A-7360, FEBRUARY 6, 1925, 4 COMP. GEN. 662

FEES OF UNITED STATES COMMISSIONERS - WARRANTS OF ARREST IN CASES INVOLVING JOINT OFFENSES COMMITTED BY JOINT OFFENDERS UNDER THE NATIONAL PROHIBITION ACT, A UNITED STATES COMMISSIONER IS ENTITLED ONLY TO FEES FOR THE DRAWING OF ONE COPY OF COMPLAINT, ISSUING ONE WARRANT OF ARREST AND ENTERING RETURN ON SAME. A UNITED STATES COMMISSIONER IS NOT ENTITLED TO FEES FOR ISSUING WARRANTS OF ARREST, ENTERING RETURNS ON SAME, AND MAKING COPIES OF COMPLAINTS IN CASES WHERE THE DEFENDANTS WERE ALREADY IN THE CUSTODY OF UNITED STATES PROHIBITION OFFICERS AT THE TIME THE WARRANTS WERE ISSUED AND THE COMMISSIONER HAD KNOWLEDGE OF THAT FACT.

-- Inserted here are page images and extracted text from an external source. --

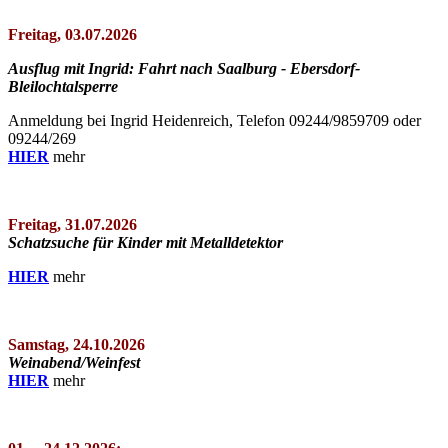
Freitag, 03.07.2026
Ausflug mit Ingrid: Fahrt nach Saalburg - Ebersdorf-
Bleilochtalsperre
Anmeldung bei Ingrid Heidenreich, Telefon 09244/9859709 oder
09244/269
HIER
mehr
Freitag, 31.07.2026
Schatzsuche für Kinder mit Metalldetektor
HIER
mehr
Samstag, 24.10.2026
Weinabend/Weinfest
HIER
mehr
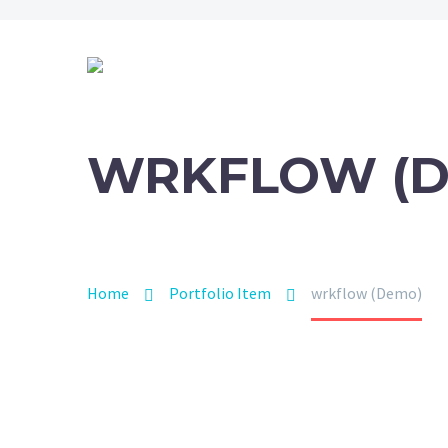
WRKFLOW (D
Home
Portfolio Item
wrkflow (Demo)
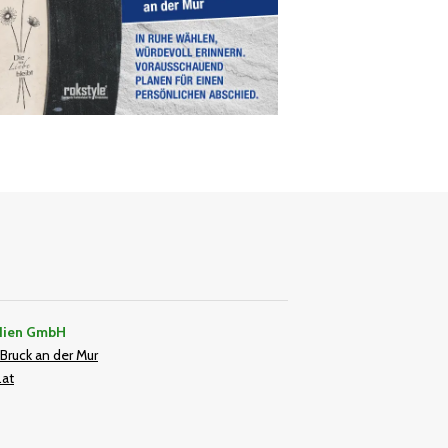
dien GmbH
Bruck an der Mur
.at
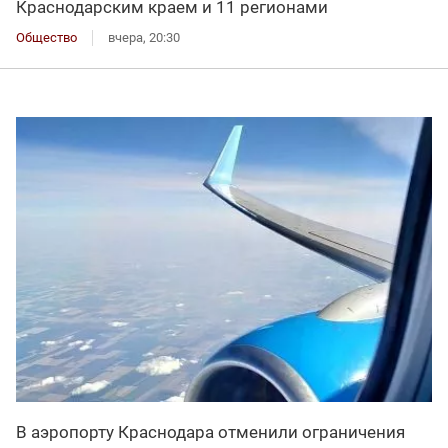
Краснодарским краем и 11 регионами
Общество
вчера, 20:30
В аэропорту Краснодара отменили ограничения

DECISION BY COMPTROLLER GENERAL MCCARL, FEBRUARY 6, 1925:

THOMAS A. JENKINS, UNITED STATES COMMISSIONER OF THE SOUTHERN DISTRICT OF OHIO, IRONTON, OHIO, BY LETTER DATED AUGUST 14, 1924, REQUESTED REVIEW OF SO MUCH OF THE SETTLEMENT OF HIS CLAIM TO FEES AS WAS DISALLOWED ON THE ADJUSTMENT OF HIS ACCOUNTS FOR THE QUARTER ENDED MARCH 31, 1924, CERTIFICATE NO. 03773R-J, DATED JULY 11, 1924.

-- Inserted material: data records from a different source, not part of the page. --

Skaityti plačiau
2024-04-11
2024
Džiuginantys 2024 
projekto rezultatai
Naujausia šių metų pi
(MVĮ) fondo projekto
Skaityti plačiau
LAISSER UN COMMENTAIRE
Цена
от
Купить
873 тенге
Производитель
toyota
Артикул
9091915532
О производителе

THE ITEMS DISALLOWED ARE STATED AND CONSIDERED AS FOLLOWS:

1. CASE 58, HARVEY ABRAMS.

(A) TOTAL OF FEES LISTED, $17.80, INSTEAD OF $18.90 AS CHARGED, DIFFERENCE DISALLOWED, $1.10.

NO OBJECTION BEING MADE TO EVIDENT ERRONEOUS ADDITION, IT IS ASSUMED THAT THE ERROR IS CONCEDED, THEREFORE, THE DISALLOWANCE AS TO THIS ITEM IS SUSTAINED.

(B) CHARGES FOR FEES AND MILEAGE FOR WITNESSES, $3.50, DISALLOWED, BECAUSE NO FEE IS PROVIDED FOR THIS SERVICE, SAME BEING PAYABLE BY THE MARSHAL.

THE FACT THAT THE MARSHAL PAYS ALL SUCH FEES SEEMS TO BE WELL KNOWN, AND NO OBJECTION BEING MADE TO THE DISALLOWANCE, IT IS ASSUMED THE CORRECTNESS OF ACTION TAKEN IS CONCEDED, AND THEREFORE THE DISALLOWANCE AS TO SUCH ACTION IS SUSTAINED.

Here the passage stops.